Encryption key management

[mlts22]

Retrospect is the only backup program in its class that offers "real" encryption of backup sets. Almost any other program, just offers password protection, if that. In more than a decade of evolution, from the best Mac backup program to the current 7.0, Retrospect has been one of the few that has offered solid, known, proven encryption for backups. Nowadays, with many regulations covering security, as well as the California statute requiring reporting to the press if security was compromised, offering encryption of backups is more important than ever.

 

With Retrospect's backup set encryption, a stolen tape is just a stolen tape worth $50-$200... its not a stolen tape, and a large amount of critical, sensitive data, worth in the millions, as it would be without encryption.

 

This is probably asking a lot, but it would be nice to see some key management options, as well as a password.

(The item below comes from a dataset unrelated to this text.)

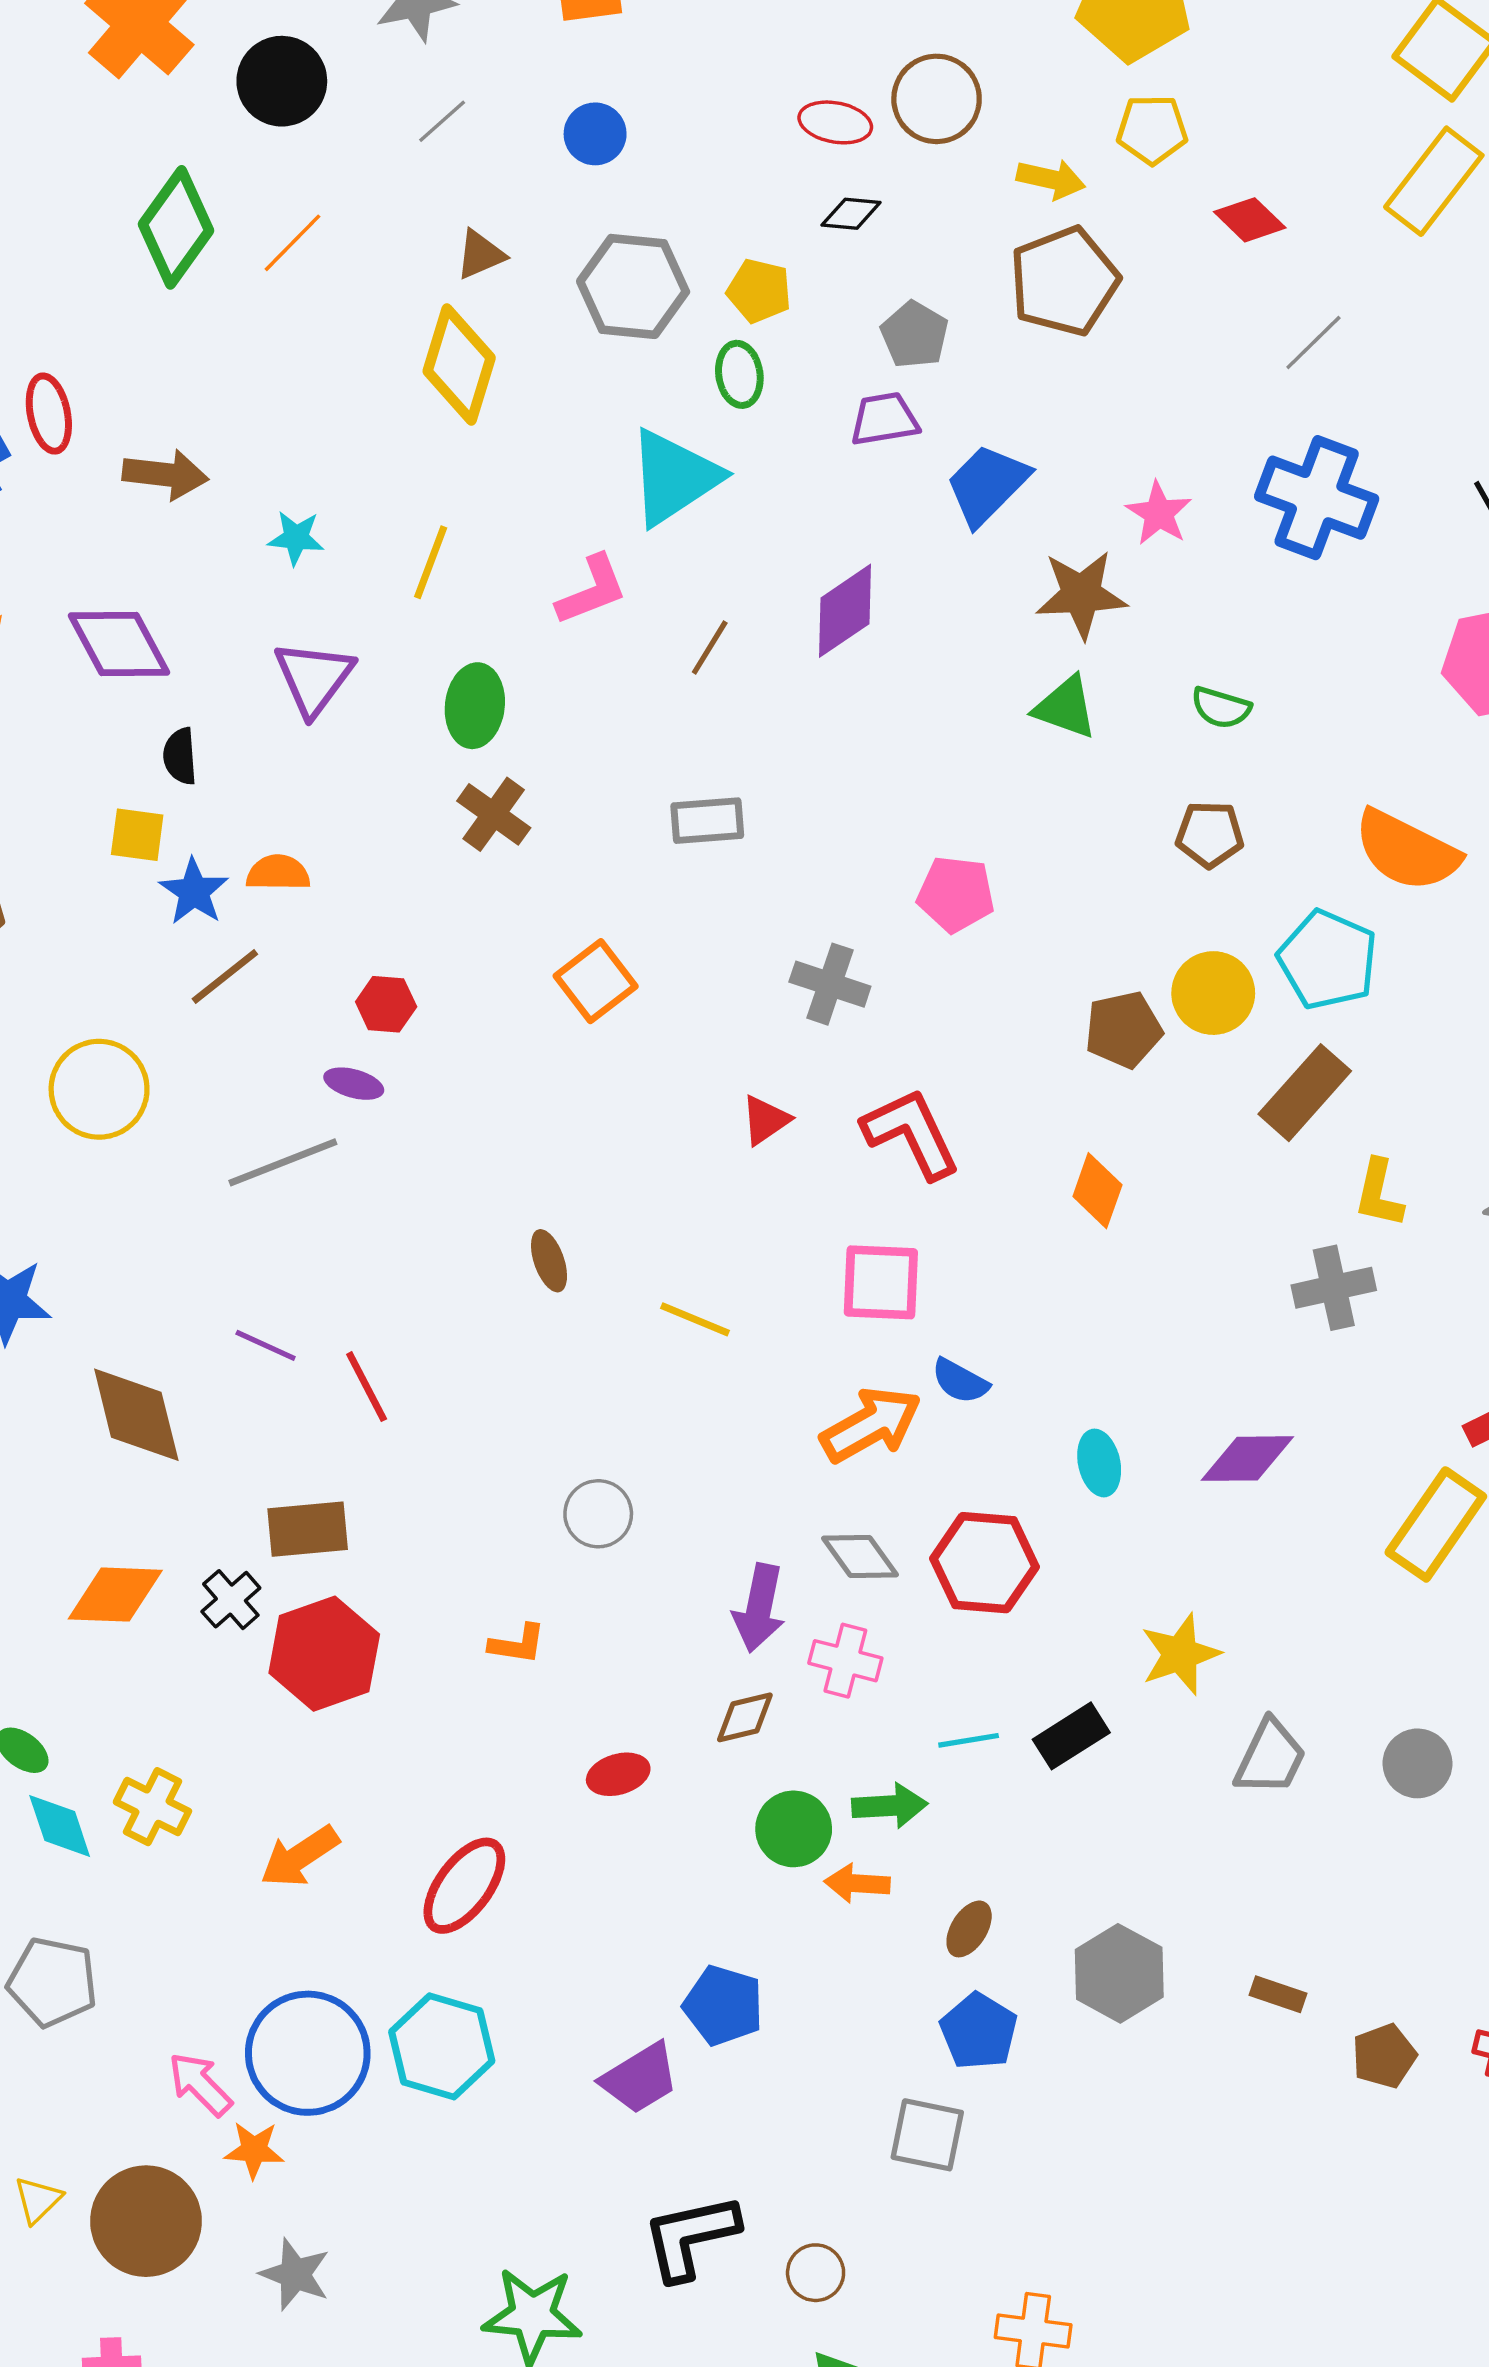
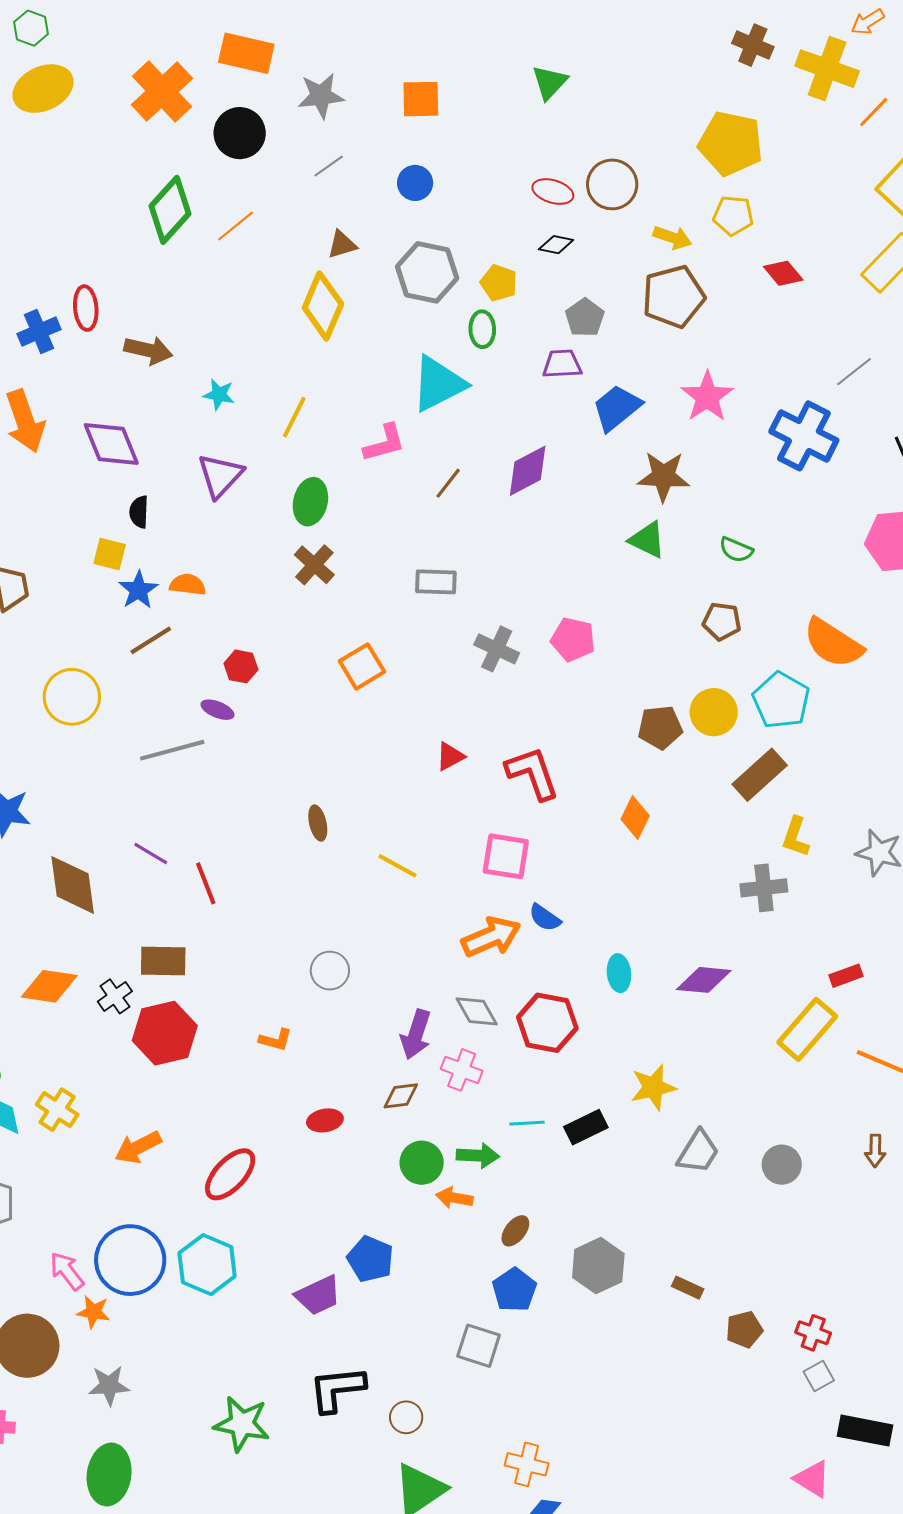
gray line: (1313, 342) -> (854, 372), moved
pink star: (1159, 513) -> (707, 397), moved, size x1.4
gray cross: (830, 984) -> (497, 649), moved
gray star: (295, 2274) -> (109, 1385), turned -30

Perhaps support for Aladdin's eToken, support for PGP keys, and multiple pass-phrases would be nice, so if a password is compromised on a backup set, another set does not have to be made to take care of that, just the compromised pass-phrase deleted from the backup set, assuming media where the key database can be writable.

 

Perhaps, encrypt the data with a randomly (cryptographically strong) generated key, and have each passphrase in a key database have the key encrypted to it, which would allow for multiple users to have different passphrases (or public keys).

 

It is a lot to ask, as cryptographic key management is an art to itself, but Retrospect is the only backup utility in its class to offer more than just a token nod to security.